Dalam tulisan ini, masalah teknologi dikesampingkan terlebih dahulu untuk memfokuskan kepada persoalan SDM bank syariah. Kekuatan utama bank syariah justeru berada di SDM-nya. Teknologi adalah urutan kesekian walaupun perannya sangat penting. Jika SDM-nya benar-benar mumpuni maka akan sangat membantu sosialisasi bank syariah sekaligus pengharaman riba kepada masyarakat. Jika SDM bank syariah bisa menunjukkan sikapnya yang tegas dan jelas mengenai pengharaman riba maka masyarakat akan melihat sebuah fenomena yang disebut sebagai budaya kuat.
Menurut Eugene McKenna (2006) budaya kuat akan mempengaruhi pegawai di suatu perusahaan secara signifikan. Maka jika budaya kuat itu dimiliki oleh SDM bank syariah, akan bisa mempengaruhi masyarakat atau nasabah secara signifikan. Untuk dapat memiliki budaya kuat di internal SDM bank syariah, diperlukan sosialisasi.
Menurut Gary Johns dan Alan M. Saks (2001), sosialisasi adalah cara bagaimana individu perusahaan mempelajari keyakinan, nilai-nilai dan asumsi-asumsi. Salah satu kesuksesan bank syariah adalah sukses melakukan sosialisasi kepada seluruh pegawainya mengenai pengharaman riba dan internalisasi nilai-nilai Islam sebagai bagian dari pembentukan integritas SDM bank syariah.

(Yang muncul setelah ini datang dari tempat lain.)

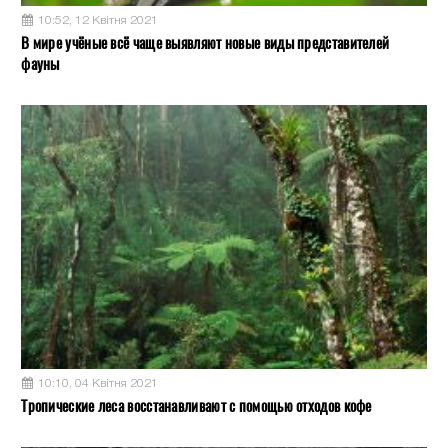
10:52, 12 Квітня 2021
В мире учёные всё чаще выявляют новые виды представителей
фауны
10:10, 04 Квітня 2021
Тропические леса восстанавливают с помощью отходов кофе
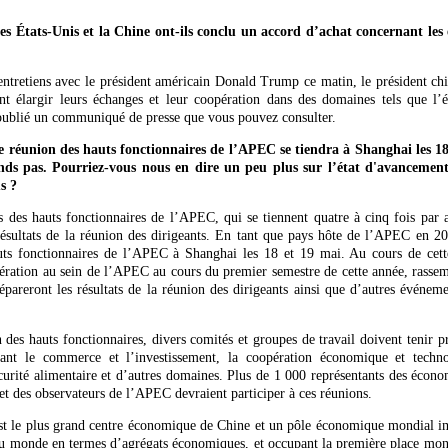
 États-Unis et la Chine ont-ils conclu un accord d’achat concernant les
entretiens avec le président américain Donald Trump ce matin, le président chi
nt élargir leurs échanges et leur coopération dans des domaines tels que l
 publié un communiqué de presse que vous pouvez consulter.
réunion des hauts fonctionnaires de l’APEC se tiendra à Shanghai les 18
ds pas. Pourriez-vous nous en dire un peu plus sur l’état d'avancement
s ?
 des hauts fonctionnaires de l’APEC, qui se tiennent quatre à cinq fois par an
résultats de la réunion des dirigeants. En tant que pays hôte de l’APEC en 20
ts fonctionnaires de l’APEC à Shanghai les 18 et 19 mai. Au cours de cette 
pération au sein de l’APEC au cours du premier semestre de cette année, rassem
épareront les résultats de la réunion des dirigeants ainsi que d’autres événe
 des hauts fonctionnaires, divers comités et groupes de travail doivent tenir p
nt le commerce et l’investissement, la coopération économique et techno
curité alimentaire et d’autres domaines. Plus de 1 000 représentants des éc
t des observateurs de l’APEC devraient participer à ces réunions.
est le plus grand centre économique de Chine et un pôle économique mondial im
 du monde en termes d’agrégats économiques, et occupant la première place mo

Sebagai orang luar, saya memang tidak mengetahui mekanisme internalisasi nilai-nilai Islam pada SDM bank syariah. Namun selama ini belum terdengar adanya upaya untuk melakukan internalisasi nilai-nilai Islam kepada SDM bank syariah sebagai sebuah keharusan dan konsekuensi bekerja di bank syariah yang sudah pasti mengamalkan ekonomi berdasarkan syariah, memahami pengharaman riba dan bisa mewarnai masyarakat untuk bertransaksi secara syariah.
Belajar dari Sejarah

SDM Muslim pertama yang dibentuk oleh Rasulullah SAW telah mengamalkan budaya kuat yang melawan budaya jahiliyah. Pada masa kelahiran Islam, budaya jahiliyah merupakan budaya kuat yang berada di kalangan masyarakat. Riba dan berbagai kemaksiatan sangat melekat dalam budaya masyarakat.

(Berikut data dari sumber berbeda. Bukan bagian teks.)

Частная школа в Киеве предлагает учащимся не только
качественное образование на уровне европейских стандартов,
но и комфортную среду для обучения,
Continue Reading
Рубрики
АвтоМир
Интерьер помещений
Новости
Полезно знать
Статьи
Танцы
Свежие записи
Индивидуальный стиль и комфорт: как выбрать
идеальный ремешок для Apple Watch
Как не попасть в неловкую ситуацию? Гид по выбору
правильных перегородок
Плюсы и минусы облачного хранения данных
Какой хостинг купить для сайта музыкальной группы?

Setelah Islam datang, sebagian masyarakat memeluk Islam dan membuang berbagai budaya kuat jahiliyah yang sempat mereka implementasikan. Rasulullah secara bertahap membina SDM muslim, menguatkan akidah mereka dan memperbaiki akhlak mereka.
Pengharaman riba juga dilakukan secara bertahap hingga akhirnya kaum muslimin dengan tegas mengharamkan riba dari kehidupan mereka. Pemahaman yang benar tentang pengharaman riba ini diiringi dengan integritas mereka dan juga pengamalan dalam ibadah.

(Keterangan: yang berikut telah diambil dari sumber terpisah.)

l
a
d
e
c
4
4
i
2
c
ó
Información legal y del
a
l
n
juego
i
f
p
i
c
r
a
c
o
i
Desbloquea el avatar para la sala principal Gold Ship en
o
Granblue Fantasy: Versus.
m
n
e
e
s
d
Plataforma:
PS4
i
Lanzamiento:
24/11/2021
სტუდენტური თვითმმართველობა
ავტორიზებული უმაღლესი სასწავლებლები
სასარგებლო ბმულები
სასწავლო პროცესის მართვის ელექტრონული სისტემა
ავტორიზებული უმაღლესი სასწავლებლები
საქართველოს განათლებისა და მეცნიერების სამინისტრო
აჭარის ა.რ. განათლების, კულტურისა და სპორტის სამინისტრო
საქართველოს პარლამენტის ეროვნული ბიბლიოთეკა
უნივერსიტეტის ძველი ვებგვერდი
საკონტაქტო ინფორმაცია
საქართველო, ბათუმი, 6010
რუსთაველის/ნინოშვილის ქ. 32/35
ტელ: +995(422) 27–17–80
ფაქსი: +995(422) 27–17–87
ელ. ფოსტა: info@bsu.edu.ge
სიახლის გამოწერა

Cara Rasulullah SAW membentuk SDM muslim ini menjadi fondasi yang kokoh dalam pembentukan peradaban Islam dan masyarakatnya hingga tujuh abad lamanya. Bahkan dalam berbagai peperangan SDM muslim telah memperlihatkan kualitas mereka. Salah satu perang yang cukup penting adalah perang Yarmuk, dimana 30.000 hingga 40.000 pasukan muslim melawan 240.000 pasukan Romawi.
Perang Yarmuk dipimpin oleh Khalid bin Walid. Dari jumlah pasukan yang ada, 1000 orang pasukan adalah sahabat Nabi, dan 100 di antaranya adalah mereka yang ikut perang Badar. Dalam perang Yarmuk, panglima tertinggi pasukan Romawi, Tazariq tewas.
Abu Bakar Siddiq r.a dalam suratnya menjelang perang Yarmuk menulis, ”Sesungguhnya kalian tidak akan dikalahkan karena jumlah kalian yang sedikit, tetapi kalian akan dikalahkan disebabkan dosa-dosa kalian”. Pesan Abu Bakar ini sangat jelas bahwasanya yang bisa melemahkan mental kaum muslimin dalam peperangan adalah banyaknya dosa yang diperbuat.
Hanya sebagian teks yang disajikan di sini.